My husband was surprised when I sat down to watch. I told him it was just until Billy Crystal did his tribute to Robin Williams. It didn't interfere with his reading so, for the most part, it was okay with him. Although the camera kept panning across the audience and showing Julia Roberts. Then very quickly moving on to other people in the audience. I could not remember her name and he didn't appreciate my asking him who she was because by the time he looked up she wasn't on camera anymore. I finally remembered the name of the one movie I could think of that she starred in -- Pretty Woman with Richard Gere. Then he told me her name and strongly suggested that I shouldn't involve him in my TV program any more.
And who knew how much Seth Meyers looks like Ellen DeGeneres?
The clothes were beautiful and neither the male nor the female of the species limited themselves to black.
The attention Matthew McConaughey got seemed odd. I guess being on TV shows no longer carries the stigma for movie stars that it once did. Somebody said he was the Sexiest Man of the Year. Maybe it was that guy from Cheers. I agree that McConaughey is cute, but speaking of Richard Gere, now that was a sexy man. And probably still is.
Then my husband and I got to talking about the movie Mud that McConaughey was in. We lived in far Southeast Arkansas for a time and we enjoyed McConaughey's accent.
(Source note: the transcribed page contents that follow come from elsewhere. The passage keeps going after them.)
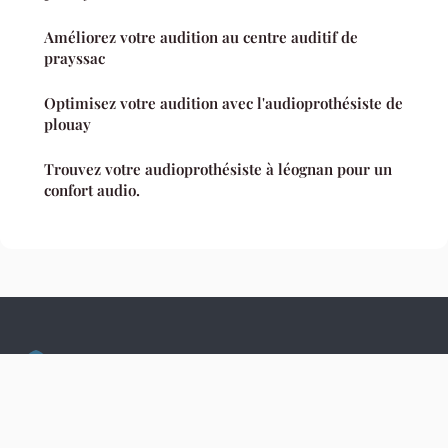
Améliorez votre audition au centre auditif de
prayssac
Optimisez votre audition avec l'audioprothésiste de
plouay
Trouvez votre audioprothésiste à léognan pour un
confort audio.
Culture Hopital
Mentions légales
Contact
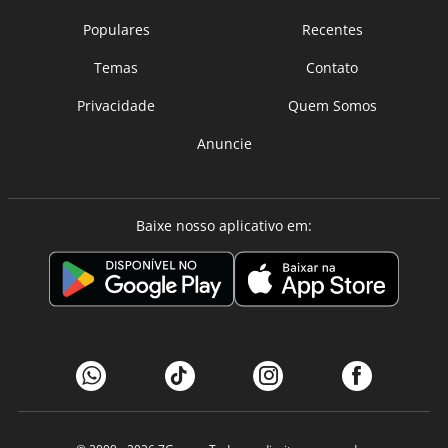
Populares
Recentes
Temas
Contato
Privacidade
Quem Somos
Anuncie
Baixe nosso aplicativo em:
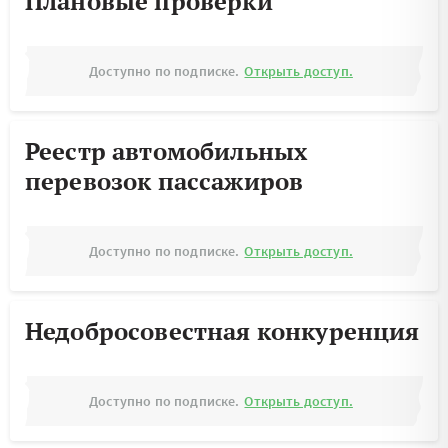
Плановые проверки
Доступно по подписке.
Открыть доступ.
Реестр автомобильных
перевозок пассажиров
Доступно по подписке.
Открыть доступ.
Недобросовестная конкуренция
Доступно по подписке.
Открыть доступ.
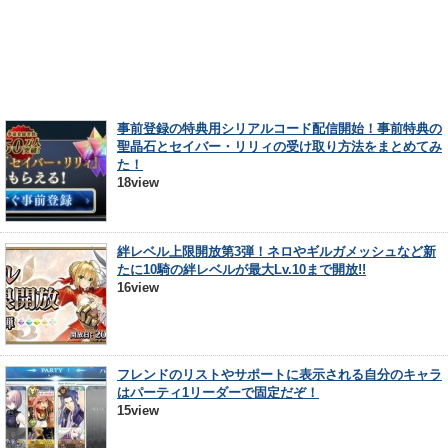
事前登録の特典用シリアルコード配信開始！事前特典の
聖晶石とセイバー・リリィの受け取り方法をまとめてみ
た！
18view
絆レベル上限開放第3弾！ネロやギルガメッシュなど新
たに10騎の絆レベルが最大Lv.10まで開放!!
16view
フレンドのリストやサポートに表示される自分のキャラ
はパーティ1リーダーで固定だぞ！
15view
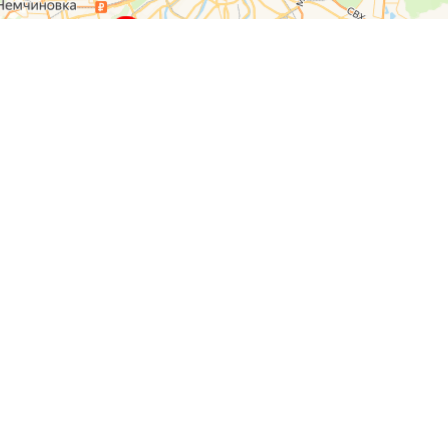
О компании
Контакты
Отзывы
Прайс на услуги
Наверх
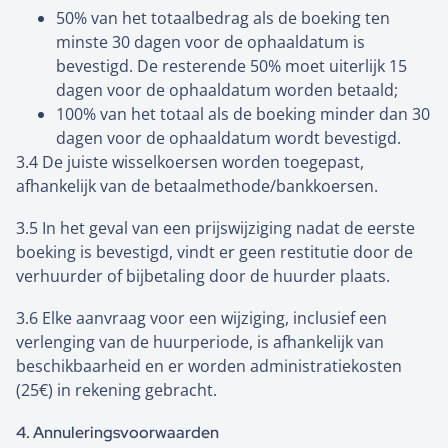
50% van het totaalbedrag als de boeking ten
minste 30 dagen voor de ophaaldatum is
bevestigd. De resterende 50% moet uiterlijk 15
dagen voor de ophaaldatum worden betaald;
100% van het totaal als de boeking minder dan 30
dagen voor de ophaaldatum wordt bevestigd.
3.4 De juiste wisselkoersen worden toegepast,
afhankelijk van de betaalmethode/bankkoersen.
3.5 In het geval van een prijswijziging nadat de eerste
boeking is bevestigd, vindt er geen restitutie door de
verhuurder of bijbetaling door de huurder plaats.
3.6 Elke aanvraag voor een wijziging, inclusief een
verlenging van de huurperiode, is afhankelijk van
beschikbaarheid en er worden administratiekosten
(25€) in rekening gebracht.
4. Annuleringsvoorwaarden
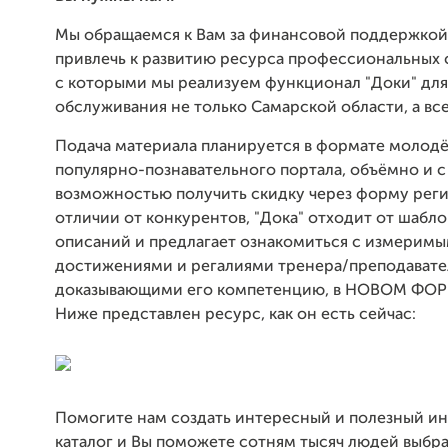
Мы обращаемся к Вам за финансовой поддержкой
привлечь к развитию ресурса профессиональных 
с которыми мы реализуем функционал "Доки" для
обслуживания не только Самарской области, а вс
Подача материала планируется в формате молод
популярно-познавательного портала, объёмно и с
возможностью получить скидку через форму реги
отличии от конкурентов, "Дока" отходит от шабл
описаний и предлагает ознакомиться с измерим
достижениями и регалиями тренера/преподавате
доказывающими его компетенцию, в НОВОМ ФОР
Ниже представлен ресурс, как он есть сейчас:
Помогите нам создать интересный и полезный ин
каталог и Вы поможете сотням тысяч людей выбра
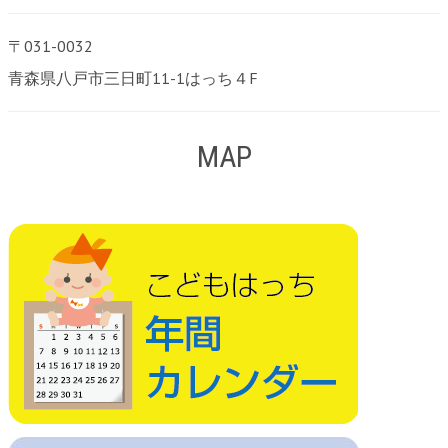
〒031-0032
青森県八戸市三日町11-1はっち４F
MAP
My husband remembered that he played a bad guy in that movie. To which I responded, "well yes and no." He said he was pretty sure that a convicted murderer qualified as a bad guy. So, okay, I'll give him that.
Then the Emmy for the Best Supporting Actor went, not to our beloved Carson from Downton Abbey, but to some guy from a series called Breaking Bad, with which I am not familiar. And the clip of the winner ranting and raving while standing threateningly over some poor guy with a much bloodied face effectively guarantees that I will not become familiar with Breaking Bad.
Not that I'm against violence in entertainment across the board. I do watch Luther which is pretty violent. Perhaps I just find violence with a British accent less realistic and thereby less scary.
Like all good planners the Emmy Award Show saved the good for late in the production ensuring that people like me would watch all those other bits, including the commercials.
The ads with Ricky Gervais did nothing to entice me into spending my time with anything else he's in, but Louis C.K. and his Louie does sound interesting and it's available on Netflix so no problem with commercials there.
Then came the part I'd been waiting for. Billy Crystal spoke of the comedic genius and the high energy antics of the performer Robin Williams. But more importantly, he spoke of his friend Robin Williams.
In Williams' unscripted appearances and comedic routines, his quick wit and wide-ranging references attracted me like a fly to honey. His frenetic delivery made it more like a moth to flame. Then there were his more serious movies -- Dead Poet's Society, Good Will Hunting, Awakenings, etc. -- the movies that allowed him to do a dramatic turn. They showed his humanity. For me The Fisher King is the best.
The picture that opens this blog is of the Red Knight, Parry's demon. It is at once wonderful and terrifying as is Jack's alcohol, and for many of us, the tenuous link we have with life and sanity.
Like us, Jeff Bridges' Jack and Williams' Parry are damaged. But they connect and it's that connection more than their wounds that makes them human. Beautifully human. The picture of Parry explaining the legend of The Fisher King to Jack as they lie on the grass, looking into the night together is, for me, the image of that human connection. Yep. That's the way I want to remember Robin Williams -- lying naked on the grass telling us telling us the legend of a grievously wounded hero who must have help to recover the Holy Grail.